It happened to me more than once, that you have this amazing dance with that one guy yet and all the times you dance with him later on, it never feels the same. You keep thinking he must have howled to the full moon on that one night. What? You never howled using all the air in your lungs as a werewolf to the full moon? I want to do it every full moon. 

The same way the stars can dictate the bliss we search, at every first accords of a dancing song, they can dictate the complete disaster, or maybe even a half-calamity, the best idea is to laugh about it.
I’m pretty confident with some dance styles — my favourites are bachata and zouk/lambada — but my salsa, is still … getting there: punched in the nose. 

I was dancing with this guy, really good, all about show moves — even got carried around a few times while my mouth emitted these high pitched noises one can’t control when someone does something unexpected. The first thing I learned in my recent career as a social dancer is “don’t get intimidated” the worst that can happen is that he won’t dance with you again. That is what I used to think; now I have changed my “worst”. The worst that can happen is you getting punched in the nose… by his head. 

No big deal, the said nose didn’t break, while he asked: are you all right? I put on my bravest face and found my missing voice: I’m… alll… rite (try to say “right” with your nose blocked and tell me if you have any success!) While two lonely tears ran rebelliously from my eyes. 

Another thing is that I thought I might start considering, was wearing a helmet with wig, now an essential item for zouk courses, especially beginners, for the girls. I know it is always the guys fault, but when I banged my head into another lady’s it wasn’t their heads that went spinning. So I thought: “if they knew all about dancing and how to control the lady they would not need to be in a class, therefore the ideal is for us to wear helmets” and the teacher added: “but we will need a wig on top of it because zouk has to have hair flicking all over the place!”. After all a man that dances zouk without eating hair is not dancing zouk. 
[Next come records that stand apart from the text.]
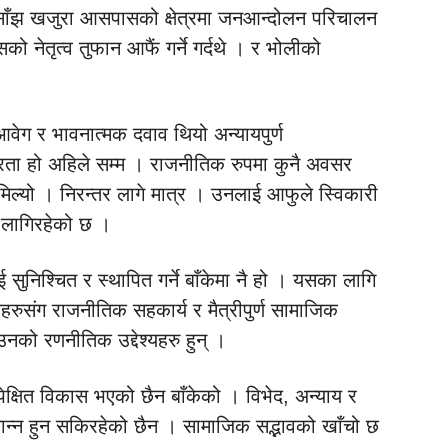
क साँझ खजुरा आसपासको क्षेत्रमा जनआन्दोलन परिचालन
सको नेतृत्व तुफान आफैं गर्ने गर्दथे । र भोलीको
वेग र भावनात्मक दवाव थियो अन्यायपुर्ण
न्तरता हो अहिले सम्म । राजनीतिक रुपमा कुनै अवसर
 मिल्यो । निरन्तर लागे मात्र । उनलाई आफुले स्विकारी
 लागिरहेको छ ।
सुनिश्चित र स्थापित गर्ने बाँकेमा नै हो । यसका लागि
हरुसंग राजनीतिक सहकार्य र मैत्रीपुर्ण सामाजिक
उनको रणनीतिक उद्देश्यहरु हुन् ।
पेक्षित विकास भएको छैन बाँकेको । विभेद, अन्याय र
्यान्न हुन सकिरहेको छैन । सामाजिक सद्भावको खाँचो छ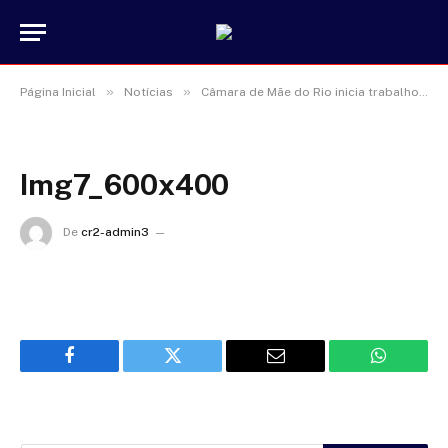
»
»
Página Inicial
Notícias
Câmara de Mãe do Rio inicia trabalhos do primeiro período legislativo de 2022
Img7_600x400
De
cr2-admin3
17 de janeiro de 2025
Facebook
Twitter
Email
WhatsAp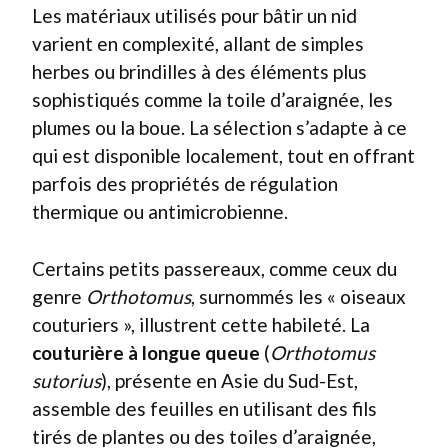
Les matériaux utilisés pour bâtir un nid
varient en complexité, allant de simples
herbes ou brindilles à des éléments plus
sophistiqués comme la toile d’araignée, les
plumes ou la boue. La sélection s’adapte à ce
qui est disponible localement, tout en offrant
parfois des propriétés de régulation
thermique ou antimicrobienne.
Certains petits passereaux, comme ceux du
genre
Orthotomus
, surnommés les « oiseaux
couturiers », illustrent cette habileté. La
couturière à longue queue
(
Orthotomus
sutorius
), présente en Asie du Sud-Est,
assemble des feuilles en utilisant des fils
tirés de plantes ou des toiles d’araignée,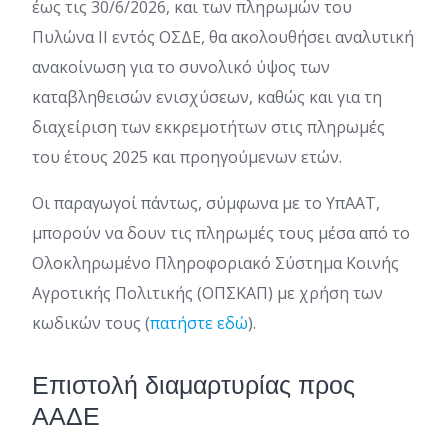
έως τις 30/6/2026, και των πληρωμών του
Πυλώνα ΙΙ εντός ΟΣΔΕ, θα ακολουθήσει αναλυτική
ανακοίνωση για το συνολικό ύψος των
καταβληθεισών ενισχύσεων, καθώς και για τη
διαχείριση των εκκρεμοτήτων στις πληρωμές
του έτους 2025 και προηγούμενων ετών.
Οι παραγωγοί πάντως, σύμφωνα με το ΥπΑΑΤ,
μπορούν να δουν τις πληρωμές τους μέσα από το
Ολοκληρωμένο Πληροφοριακό Σύστημα Κοινής
Αγροτικής Πολιτικής (ΟΠΣΚΑΠ) με χρήση των
κωδικών τους (
πατήστε εδώ
).
Επιστολή διαμαρτυρίας προς
ΑΑΔΕ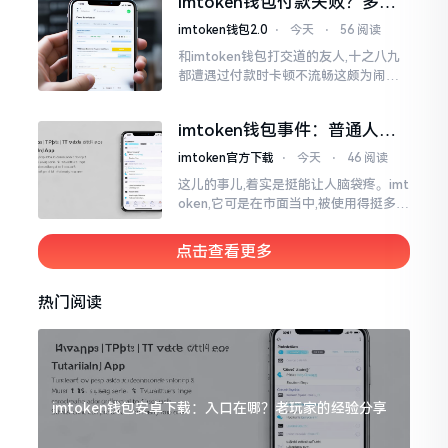
imtoken钱包付款失败？多半
判断。
是这几个原因闹的
imtoken钱包2.0
⋅
今天
⋅
56 阅读
和imtoken钱包打交道的友人,十之八九
都遭遇过付款时卡顿不流畅这颇为闹心
的状况。转账持续许久毫无反应,亦或是
直接弹出红色字体显示报错,情形令人焦
imtoken钱包事件：普通人该
急得连连跺脚。实际上讲
咋办？
imtoken官方下载
⋅
今天
⋅
46 阅读
这儿的事儿,着实是挺能让人脑袋疼。imt
oken,它可是在市面当中,被使用得挺多的
那种钱包。前段时间,它出现了一些状况
咧,好多人的资产,都跟着一块儿晃悠起来
点击查看更多
热门阅读
imtoken钱包安卓下载：入口在哪？老玩家的经验分享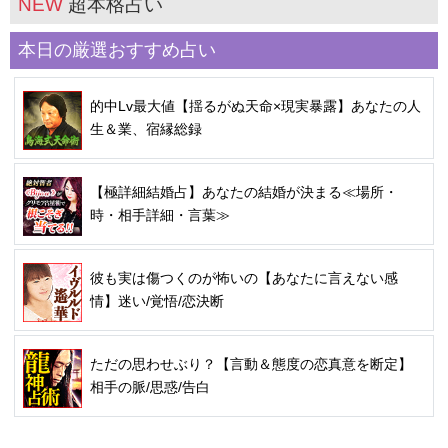
NEW
超本格占い
本日の厳選おすすめ占い
的中Lv最大値【揺るがぬ天命×現実暴露】あなたの人
生＆業、宿縁総録
【極詳細結婚占】あなたの結婚が決まる≪場所・
時・相手詳細・言葉≫
彼も実は傷つくのが怖いの【あなたに言えない感
情】迷い/覚悟/恋決断
ただの思わせぶり？【言動＆態度の恋真意を断定】
相手の脈/思惑/告白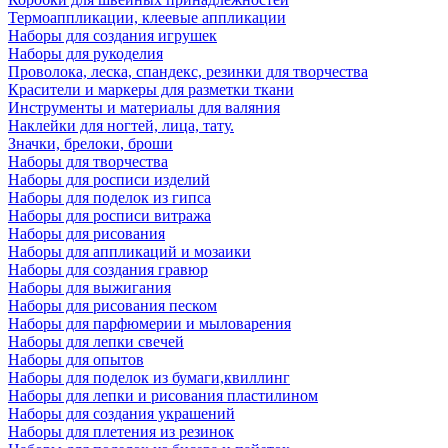
Термоаппликации, клеевые аппликации
Наборы для создания игрушек
Наборы для рукоделия
Проволока, леска, спандекс, резинки для творчества
Красители и маркеры для разметки ткани
Инструменты и материалы для валяния
Наклейки для ногтей, лица, тату.
Значки, брелоки, броши
Наборы для творчества
Наборы для росписи изделий
Наборы для поделок из гипса
Наборы для росписи витража
Наборы для рисования
Наборы для аппликаций и мозаики
Наборы для создания гравюр
Наборы для выжигания
Наборы для рисования песком
Наборы для парфюмерии и мыловарения
Наборы для лепки свечей
Наборы для опытов
Наборы для поделок из бумаги,квиллинг
Наборы для лепки и рисования пластилином
Наборы для создания украшений
Наборы для плетения из резинок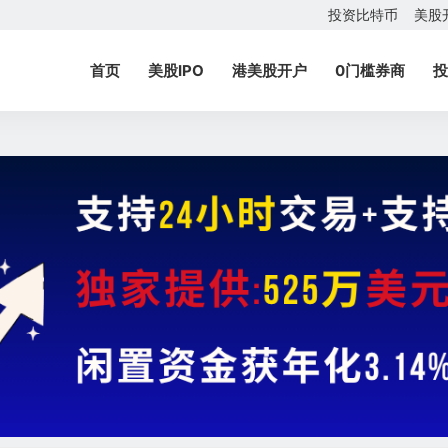
投资比特币
美股
首页
美股IPO
港美股开户
0门槛券商
投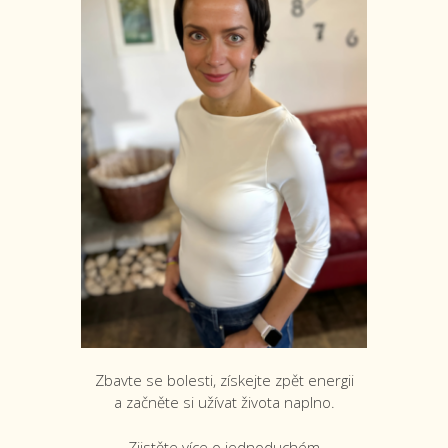
Zbavte se bolesti, získejte zpět energii
a začněte si užívat života naplno.
Zjistěte více o jednoduchém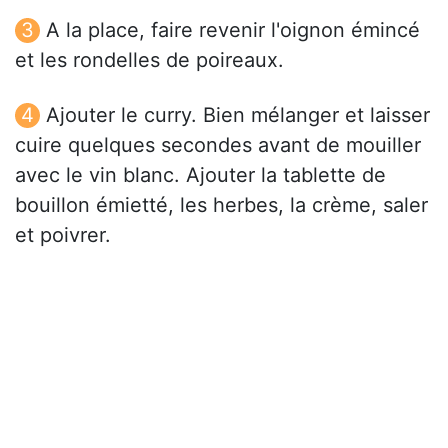
A la place, faire revenir l'oignon émincé
et les rondelles de poireaux.
Ajouter le curry. Bien mélanger et laisser
cuire quelques secondes avant de mouiller
avec le vin blanc. Ajouter la tablette de
bouillon émietté, les herbes, la crème, saler
et poivrer.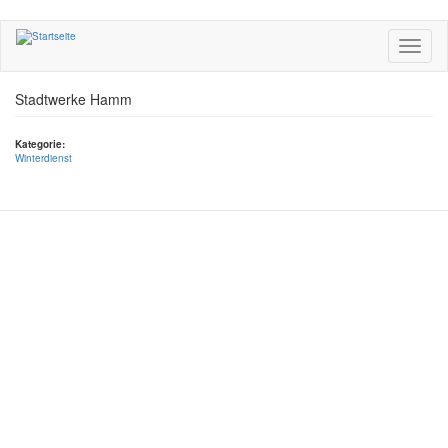
Direkt
zum
Toggle
Inhalt
navigati
Stadtwerke Hamm
Kategorie:
Winterdienst
Datenschutz
Impressum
What I consider bad dances are simply about the hands, as I’m still half way to the moon with my salsa, my following abilities can be comprised as missing hands. Don’t you hate when you are half way to a turn and you see his hand just hanging there, and your spinning and dizzy neurones realize: oh! That was for me! I’m turning the wrong way! But its too late, by the end of the turn he is wearing his “you’ve turned the wrong way” face which is a half-smile, usually with half the mouth and eyebrows a bit upper than they should be; and the hand is gone.

Exactly at the moment you’ve decided to offer him your hand. And it then feels like a kid’s game where one hand goes forth when the other’s is being retracted and vice versa. 
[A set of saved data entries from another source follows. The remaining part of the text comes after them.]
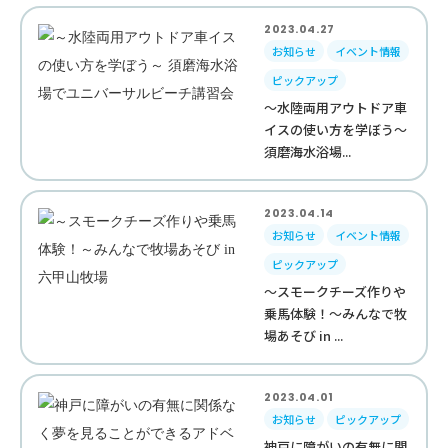
2023.04.27
お知らせ
イベント情報
ピックアップ
～水陸両用アウトドア車
イスの使い方を学ぼう～
須磨海水浴場...
2023.04.14
お知らせ
イベント情報
ピックアップ
～スモークチーズ作りや
乗馬体験！～みんなで牧
場あそび in ...
2023.04.01
お知らせ
ピックアップ
神戸に障がいの有無に関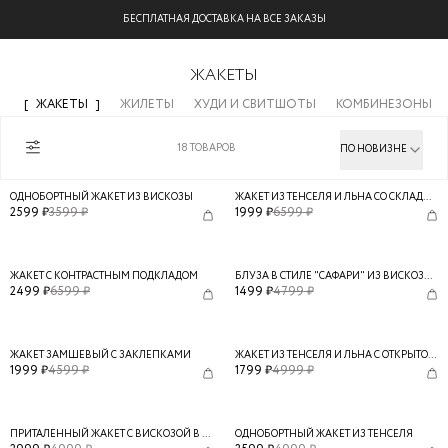
БЕСПЛАТНАЯ ДОСТАВКА НА ВСЕ ЗАКАЗЫ
ЖАКЕТЫ
Ж
ЖАКЕТЫ
ЖИЛЕТЫ
ХУДИ И СВИТШОТЫ
КОМБИНЕЗОНЫ
18
ТОВАРОВ
ПО НОВИЗНЕ
ОДНОБОРТНЫЙ ЖАКЕТ ИЗ ВИСКОЗЫ
ЖАКЕТ ИЗ ТЕНСЕЛЯ И ЛЬНА СО СКЛАДКАМИ
2599
₽
3599
₽
1999
₽
6599
₽
ЖАКЕТ С КОНТРАСТНЫМ ПОДКЛАДОМ
БЛУЗА В СТИЛЕ "САФАРИ" ИЗ ВИСКОЗЫ И ЛЬНА
2499
₽
6599
₽
1499
₽
4799
₽
ЖАКЕТ ЗАМШЕВЫЙ С ЗАКЛЕПКАМИ
ЖАКЕТ ИЗ ТЕНСЕЛЯ И ЛЬНА С ОТКРЫТОЙ СПИНОЙ
1999
₽
4599
₽
1799
₽
4999
₽
[
ТОЛЬКО ОНЛАЙН
]
ПРИТАЛЕННЫЙ ЖАКЕТ С ВИСКОЗОЙ В СОСТАВЕ
ОДНОБОРТНЫЙ ЖАКЕТ ИЗ ТЕНСЕЛЯ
But when you are thinking “I’m crap” you have this dance with this special partner, he can be an intermediate level, but so are you, and you just have so much fun dancing together, and he is such a good leader, that there are no missed hands, no wrong turns, the movements are simple but creative, and you see him smiling at you, and even if something is not perfect, it’s still all right, sometimes you even get away from each other because of the layer of sweat, the hands couldn’t hold. When you are finished you keep thinking: What a dance! 

As the Master always says: the Good will always surpass the Bad. So one good dance will keep you going through thousands of average ones and quite a few bad as well. The message is clear: keep dancing!

35 Orble Votes

Dancing for Life 

. . . Writing is my call, dancing is my bliss… 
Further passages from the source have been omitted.